- _Problem statement_: Your task is to find every line in the records that holds the string "HIGHLIGHTS" and copy it.

Records from a data collection:
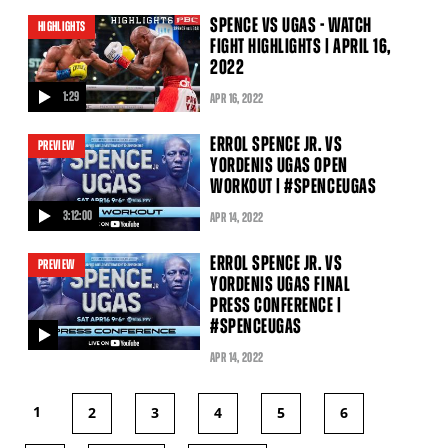
video
SPENCE VS UGAS - WATCH
HIGHLIGHTS
FIGHT HIGHLIGHTS | APRIL 16,
2022
1:29
APR
16
, 2022
video
ERROL SPENCE JR. VS
PREVIEW
YORDENIS UGAS OPEN
WORKOUT | #SPENCEUGAS
3:12:00
APR
14
, 2022
video
ERROL SPENCE JR. VS
PREVIEW
YORDENIS UGAS FINAL
PRESS CONFERENCE |
#SPENCEUGAS
video
APR
14
, 2022
1
2
3
4
5
6
PAGES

- _Answer box_:
HIGHLIGHTS
FIGHT HIGHLIGHTS | APRIL 16,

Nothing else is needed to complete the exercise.